We have a cat who cuts through our garden most days.

It is quite thin, long haired and very unkempt looking. It is always mooching around looking for food but is very timid. I presume it is a stray/semi feral.

I've tried to coax it near me, but it is very scared and up until today it has always run off when it sees a human. 

Today I managed to get within 10 feet of it, and I fed it some dry cat food. It scoffed it up whilst constantly checking it had an exit route.

Around this time my own cat, who had been peacefully sleeping in her warm basket, suddenly sensed something was up and demanded to be let outside, no doubt to try and see off the competition! I kept her in.

I am quite keen to continue feeding this stray, just to try and make it's life a wee bit easier, but not at the expense of stressing out or upsetting my own (14 year old) cat. 

Do you think it's a bad idea to encourage the stray by putting food out for it? I feel quite sorry for it, and it looks like it could be a beautiful cat (long haired smokey grey) if it could receive some care and attention.

Thanks


----------



## DTPCHEMICALS (Jul 24, 2006)

Cats like to roam. Its owners may have moved house or even passed away. At worst not be bothered with it. A cat is for life not just for Christmas as the slogan goes.
Keep feeding it and you will have a friend for life.
Ask youself , do you want a new friend?

Dave p


----------



## charlieivan (Apr 25, 2006)

We seem to have been adopted by a stray cat who turned up at our door around christmas time. We let it into the house and fed it but sent it out again for the night. Next day it returned and we fed it again and we have continued to do so since then. We still send it out at night. We made some enquiries about it and it appears it is a feral cat that has been fed in the past by other people so is now quite tame. During the day it often sleeps in the house but we never leave it in if we go out. Now the weather has improved a little it spends more time outside and just turns up for food and the occaisional nap.


----------



## annetony (May 1, 2005)

We had a black cat turn up in our garage, don't know how it got in, it looked well cared for really, it was scared of going outside so must have had a scare 

we asked round, rang the cat rescue and the vets no one claimed it, we had a cat already and a dog so as it was scared of coming out of the garage and we live next to a main road my Daughter took it home, 
she had a 10 year old rescue cat and after a couple of days circling round each other they are now playing happily together and Pickles (as the Kids named it) is in and out of the house all the time, and it gets on with her 2 dogs- 
we think maybe it had a scare with the traffic and as Nic lives on an estate that backs out onto the woods Pickles is a very happy cat. 
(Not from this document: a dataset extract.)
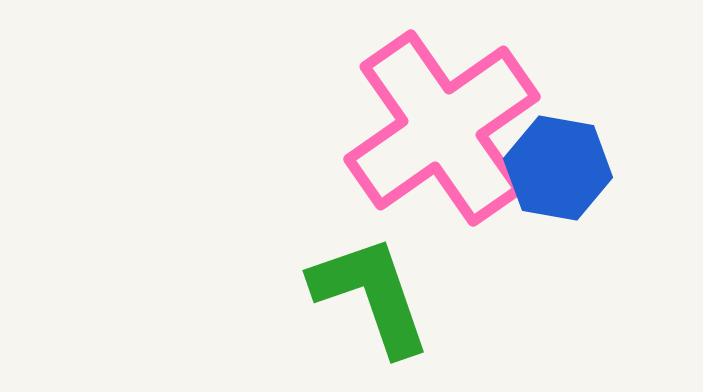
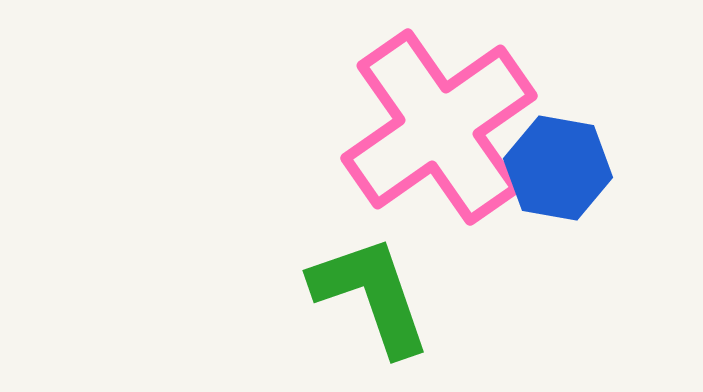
pink cross: moved 3 px left, 1 px up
You are doing a lovely thing lots of people would just shoo it away 

Anne


----------



## Boff (May 10, 2005)

Hi,

I have some experience with (semi)feral cats. And to my experience, apart from a minority which I call "Bohemian" cats, for most feral cats this is a black-or-white decision: Either this cat decides to accept your food only, which means it will never let you get close enough to touch it. Or it decides to adopt you completely, meaning that it will grow very much attached to you. 

The latter goes most certainly at the expense of your current cat. If she were younger, there would be a good chance that the two became friends, or at least tolerate each other. However, at the age of 14 this is rather unlikely. 

Should it be a "Bohemian", as charlieivan's cat seems to be, then it will not grow too much attached to you. It will rather adopt more or less the whole neighbourhood, and by this secure a wide choice of feeding and sleeping (and fondling) places. 

Maybe a solution would be that you agree with the stray cat on a feeding place outside of your garden, or at least as far away from the house as possible. Just be aware: Whatever you do, your cat will notice it, and act accordingly.

Best Regards,
Gerhard


----------



## Hezbez (Feb 7, 2009)

Thanks everyone for our replies.
Gerhard - I like the term 'Bohemian Cat'  

I will be looking out for it today to see if it comes back. I think I will continue to try and feed it, well away from the front door of the house, to minimise 
stress/annoyance on my own cat.

Hubby has decided it's name is 'Smokey'.


----------



## Hezbez (Feb 7, 2009)

Update:

'Smokey' has been back to visit us almost every day now over the past week.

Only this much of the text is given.